Pekkanen, J. & Naccache, U. (1987, June). AIDS: The Plague that Knows no Boundaries. Reader’s Digest.

OVERVIEW

(Download AIDS: The Plague that Knows no Boundaries overview as a PDF)

The issues of the origin, extent, reporting, and treatment of AIDS are all sensitive matters. This article is not especially sensitive, but it is a piece of investigative reporting that helps us approach the subject.

There is no solid, scientific evidence pointing to the origin of AIDS. It is therefore very understandable why African governments should strongly object to Western theories that AIDS came from African monkeys. Developing countries with limited resources should not be told by outsiders how to handle an epidemic that threatens us all.

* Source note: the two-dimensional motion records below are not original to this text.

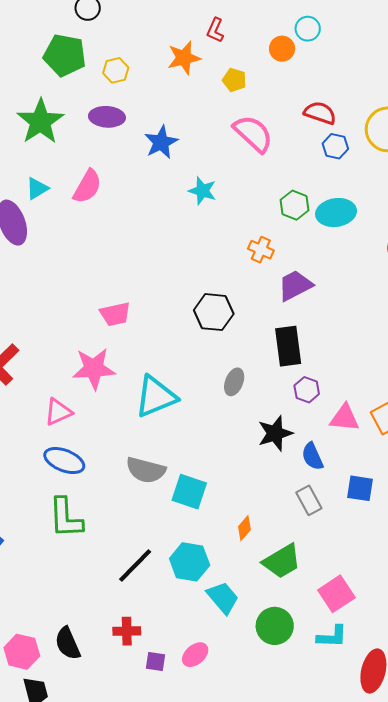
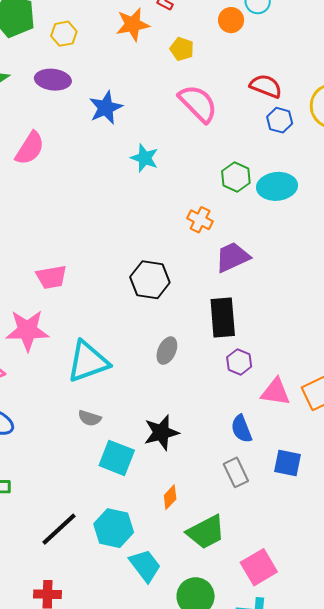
black star: (275, 433) -> (161, 433), moved
gray semicircle: (146, 470) -> (90, 418), moved, size x0.6

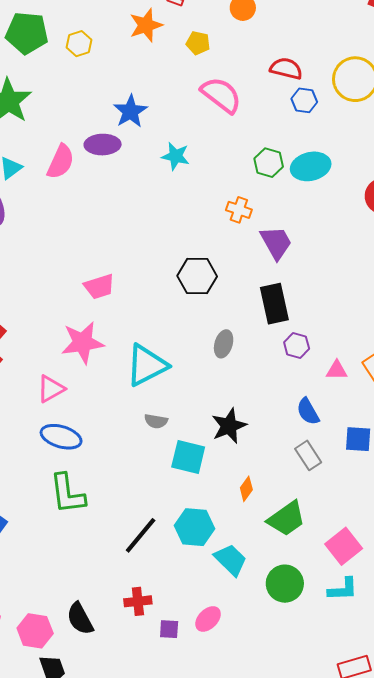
purple ellipse: (53, 80) -> (103, 145), moved
purple trapezoid: (232, 257) -> (276, 243), turned 93
pink triangle: (276, 392) -> (337, 370), size x0.7

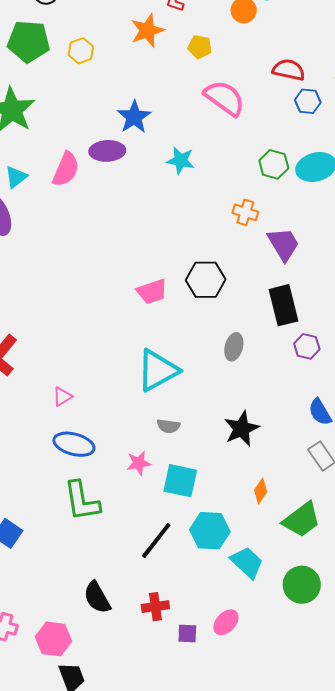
pink trapezoid: (99, 287) -> (152, 292), moved
pink star: (83, 343) -> (139, 463), moved, size x0.6
pink triangle: (51, 389) -> (62, 397), size x0.7
cyan square: (188, 457) -> (180, 481), moved
black semicircle: (80, 619) -> (97, 598), moved

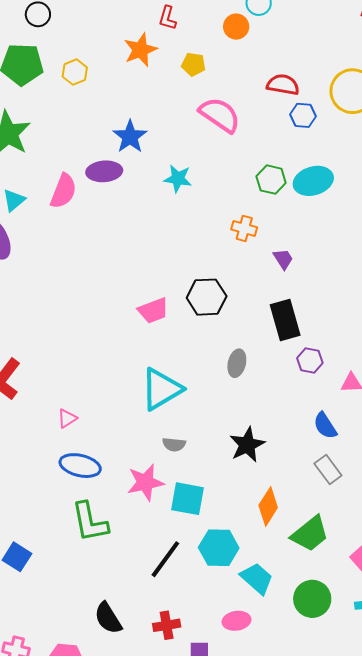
purple trapezoid: (283, 244) -> (283, 259), size x0.6
pink star: (139, 463) -> (145, 482), size x1.5
orange diamond: (261, 491) -> (268, 506), size x1.5
pink ellipse: (226, 622) -> (236, 621), moved, turned 40

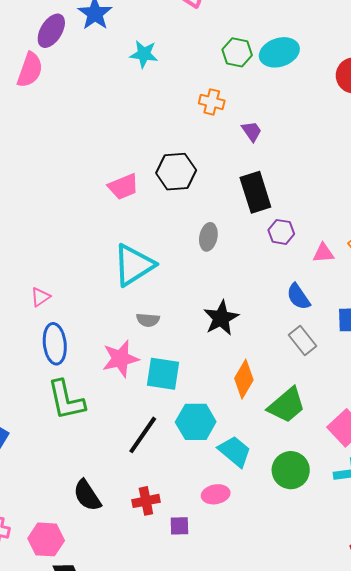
purple ellipse: (104, 171) -> (51, 31), moved, turned -52
blue ellipse: (80, 466) -> (55, 344), turned 72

As of February, 1987, 91 countries had reported cases of AIDS. The official report from African countries was 2,627.

When a person is infected by the AIDS virus, his or her body begins to produce antibodies that label the blood as HIV-positive. Only a fraction of those infected escape the breakdown of the immune system that leads to certain death from other infectious diseases such as pneumonia or skin cancer. So, death can be cited as due to AIDS or the attending diseases.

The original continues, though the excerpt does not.